Sonrasında dünyanın en ünlü gitar konçertosunu besteleyen Joaquin Rodrigo’nun kızını görmek için Madrid’e, Eduardo Galeano’nun karısı Helena’yı görmek için Montevideo’ya, Gabriel Garcia Marquez’in “Aşk ve Öbür Cinler” kitabının başında, içinden 22 metre 11 santimlik bakır saçlı bir kızın ölüsünün çıktığı kriptoyu görmek için Cartagena’ya, 3 Haziran’lardan birinde Nâzım’ın mezarı başında konuşmak için Moskova’ya, Dostoyevski’nin Karamazov Kardeşler’i yazdığı evin merdivenlerinde yürümek için St.Petersburg’a, bir çılgın mimarın Oslo yakınlarında yaptığı, aslında Leonardo Da Vinci’nin İstanbul’a yapmak istediği köprüyü görmek için Norveç’e gittim... Elbette elimde kitaplar, aklımda dizelerle…

TÜRKAN SAYLAN İÇİN ŞİİR

- Yirmi yıla yakın zamandır kitapların yayımlanmıyordu. Bir anlamda unutturdun kendini. Son bir yıldır Karakarga Yayınlarında eski kitaplarının yeni basımları yapılıyor. Edebiyat dergilerinde şiirlerin yeniden yayımlanıyor.Sevdiğim Kadın Adları Gibidizisinde yeni yazdığın "Türkân"ı, büyük insan Türkân Saylan, okumuş olsa gurur duyardı. Harika bir şiir. Şiire ve edebiyata dönüşün nasıl oldu?

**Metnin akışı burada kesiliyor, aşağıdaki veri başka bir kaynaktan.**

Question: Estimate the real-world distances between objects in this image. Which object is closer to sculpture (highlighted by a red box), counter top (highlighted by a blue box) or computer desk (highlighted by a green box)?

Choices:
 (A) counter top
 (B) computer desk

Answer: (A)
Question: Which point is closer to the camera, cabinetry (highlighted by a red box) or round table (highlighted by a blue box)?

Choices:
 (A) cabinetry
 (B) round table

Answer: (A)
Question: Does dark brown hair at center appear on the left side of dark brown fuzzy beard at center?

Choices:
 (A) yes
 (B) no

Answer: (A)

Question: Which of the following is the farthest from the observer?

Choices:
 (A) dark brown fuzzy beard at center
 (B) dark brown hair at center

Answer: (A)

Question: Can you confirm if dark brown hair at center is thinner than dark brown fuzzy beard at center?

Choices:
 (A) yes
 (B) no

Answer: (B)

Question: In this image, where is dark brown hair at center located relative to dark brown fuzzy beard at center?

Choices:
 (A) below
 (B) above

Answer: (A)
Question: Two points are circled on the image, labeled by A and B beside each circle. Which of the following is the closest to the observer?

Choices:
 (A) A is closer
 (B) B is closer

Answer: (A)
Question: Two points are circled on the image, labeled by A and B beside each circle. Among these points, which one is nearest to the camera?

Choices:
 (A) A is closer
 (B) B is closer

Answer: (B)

- Evet yaklaşık on beş yıl eski kitaplarımın baskısına izin vermedim. Unutulmanın keyfini çıkarıyordum ki, geçtiğimiz yıl Karakarga Yayınları’nın da başındaki eski arkadaşım M. Kutlukhan Perker ile yeniden karşılaşmam her şeyi değiştirdi. Üstelik bir de yeni kitap yazmak zorunda kaldım! “İçimden Geçen Yolda”yı… Bu kitapta Anadolu’da başlayan bir yazı dünyanın başka bir yerinde bitiyor, örneğin Karadeniz kıyılarında başlayan bir yazının sonunda kendinizi Kanada’da bir heykelin önünde buluyorsunuz. Ya da tam tersi… "Türkan" şiirim için öyle şeyler söyledin ki, onurlandırdın beni. Türkan Saylan’a yapılan haksızlıklar ve ölümünün bende bıraktığı etki yıllarca silinmedi ve beni “Türkan” şiirine götürdü. Şiir aydınlara bir güzelleme.

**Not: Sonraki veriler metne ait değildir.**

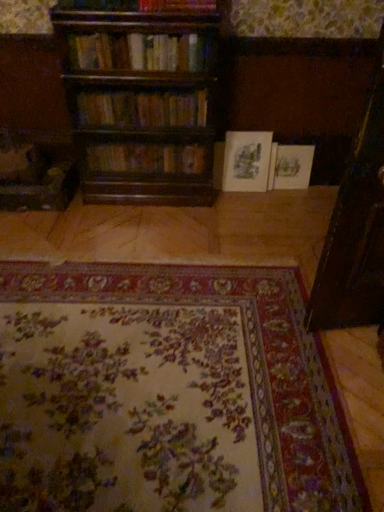 Question: From the image's perspective, is wooden bookshelf at upper center, the first book from the front, under wooden bookshelf at center, which appears as the third book when viewed from the front?

Choices:
 (A) no
 (B) yes

Answer: (A)

Question: From a real-world perspective, is wooden bookshelf at upper center, the fifth book viewed from the back, beneath wooden bookshelf at center, which appears as the third book when viewed from the front?

Choices:
 (A) yes
 (B) no

Answer: (B)

Question: Considering the relative sizes of wooden bookshelf at upper center, the first book from the front, and wooden bookshelf at center, which appears as the third book when viewed from the front, in the image provided, is wooden bookshelf at upper center, the first book from the front, shorter than wooden bookshelf at center, which appears as the third book when viewed from the front,?

Choices:
 (A) yes
 (B) no

Answer: (B)

Question: From the image's perspective, is wooden bookshelf at upper center, the fifth book viewed from the back, above wooden bookshelf at center, the 3th book in the back-to-front sequence?

Choices:
 (A) yes
 (B) no

Answer: (A)

Question: Is wooden bookshelf at upper center, the first book from the front, taller than wooden bookshelf at center, which appears as the third book when viewed from the front?

Choices:
 (A) yes
 (B) no

Answer: (A)

Question: Considering the positions of wooden bookshelf at center, marked as the second book in a front-to-back arrangement, and white paper book at center, the 5th book in the front-to-back sequence, in the image, is wooden bookshelf at center, marked as the second book in a front-to-back arrangement, taller or shorter than white paper book at center, the 5th book in the front-to-back sequence,?

Choices:
 (A) short
 (B) tall

Answer: (A)

Question: From the image's perspective, relative to white paper book at center, the 1th book positioned from the back, is wooden bookshelf at center, placed as the 4th book when sorted from back to front, above or below?

Choices:
 (A) below
 (B) above

Answer: (B)

Question: Does point [183, 95] appear closer or farther from the camera than point [283, 152]?

Choices:
 (A) farther
 (B) closer

Answer: (B)

Question: From a real-world perspective, is wooden bookshelf at center, marked as the second book in a front-to-back arrangement, above or below white paper book at center, the 1th book positioned from the back?

Choices:
 (A) above
 (B) below

Answer: (A)

Question: From the image's perspective, is wooden bookshelf at center, which appears as the third book when viewed from the front, above or below wooden bookshelf at upper center, the fifth book viewed from the back?

Choices:
 (A) below
 (B) above

Answer: (A)

Question: From a real-world perspective, is wooden bookshelf at center, the 3th book in the back-to-front sequence, physically located above or below wooden bookshelf at upper center, the fifth book viewed from the back?

Choices:
 (A) above
 (B) below

Answer: (B)

Question: Visually, is wooden bookshelf at center, which appears as the third book when viewed from the front, positioned to the left or to the right of wooden bookshelf at upper center, the first book from the front?

Choices:
 (A) right
 (B) left

Answer: (A)

Question: Looking at their shapes, would you say wooden bookshelf at center, which appears as the third book when viewed from the front, is wider or thinner than wooden bookshelf at upper center, the fifth book viewed from the back?

Choices:
 (A) thin
 (B) wide

Answer: (A)

Question: From the image's perspective, is matte paper book at center, arranged as the second book when viewed from the back, above or below floral carpet at center?

Choices:
 (A) below
 (B) above

Answer: (B)

Question: Is matte paper book at center, the fourth book viewed from the front, situated inside floral carpet at center or outside?

Choices:
 (A) outside
 (B) inside

Answer: (A)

- Şu günlerde yeni şiirlerinden oluşan Yüzünden Yollar Çıkardım yayımlandı. Yeni dönem şiirlerinde güncel olaylardan, hayattan beslenen, buna karşın lirik bir söyleyişe yaslandığın görülüyor. Sen ilk şiirlerinden bugüne şiirindeki değişimleri nasıl açıklıyorsun?

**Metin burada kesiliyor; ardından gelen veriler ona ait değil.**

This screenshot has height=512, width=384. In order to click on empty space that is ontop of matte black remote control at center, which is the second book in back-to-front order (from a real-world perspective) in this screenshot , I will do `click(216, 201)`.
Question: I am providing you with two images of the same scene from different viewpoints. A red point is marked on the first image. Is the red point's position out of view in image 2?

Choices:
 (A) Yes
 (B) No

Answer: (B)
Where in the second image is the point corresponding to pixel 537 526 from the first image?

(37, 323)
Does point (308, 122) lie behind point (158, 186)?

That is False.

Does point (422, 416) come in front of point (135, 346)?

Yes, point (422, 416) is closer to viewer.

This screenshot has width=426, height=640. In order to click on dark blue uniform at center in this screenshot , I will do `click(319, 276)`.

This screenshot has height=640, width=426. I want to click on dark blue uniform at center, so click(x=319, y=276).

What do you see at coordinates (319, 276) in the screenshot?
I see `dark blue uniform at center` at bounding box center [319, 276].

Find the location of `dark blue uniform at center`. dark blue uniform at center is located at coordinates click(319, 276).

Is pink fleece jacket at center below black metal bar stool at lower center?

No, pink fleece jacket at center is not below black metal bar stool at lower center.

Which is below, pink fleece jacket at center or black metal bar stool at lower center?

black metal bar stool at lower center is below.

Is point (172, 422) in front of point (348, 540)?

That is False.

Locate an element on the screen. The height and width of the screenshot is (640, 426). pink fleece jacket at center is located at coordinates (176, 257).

Yüzünden Yollar Çıkardım, yollarda uçan şiirlerin kitabı. İçindeki birkaç şiirden söz edecek olursam, “Sonsuza Kadar Delice” merak duygusu üzerine yazıldı. “Samanyolu ve Kibir” ışık kirliliği yüzünden Samanyolu’nu göremeyecekler için... “İyi Geceler Filomena”yı ise Henrik Nordbrandt okuyunca vurulduğum “Yakarı” adlı şiirinin bir ikizi olsun diye yazdım. “Mariacka Sokağı” esinini Polonya’nın Gdansk kentindeki bir sokaktan aldı. “Çöpe Atma Durağı” aşk şiirleri yazacak bir bilgisayar programı çalışmalarıyla başlıyor. Bir şiirde Freud kapı dışarı ediliyor, bir başkasında düşler insin diye havaalanı yapılıyor. Hatta biri de sevgilisine benzersiz bir günaydın demenin yollarını arayan bir âşığın şiiri… Dünden bugüne şiirimdeki değişime gelince, eskiden şiirimin avucumun içinde olduğunu hissederdim ama artık şiirim uçtu gidiyor ve ben peşinden yetişmeye çalışıyorum.

- Son sorum, son kitabından: "Mexico City'de kedi bıyığına yazılmış öykü kitapları satan bir kitapçı var" mı?

- Dilerim vardır ve yoksa bile dilerim altlarında öpüştükleri sokak lambalarına sevgililerin adlarını verirler.

Yüzünden Yollar Çıkardım / Akgün Akova / Karakarga Yay. / 104 s. / 2019.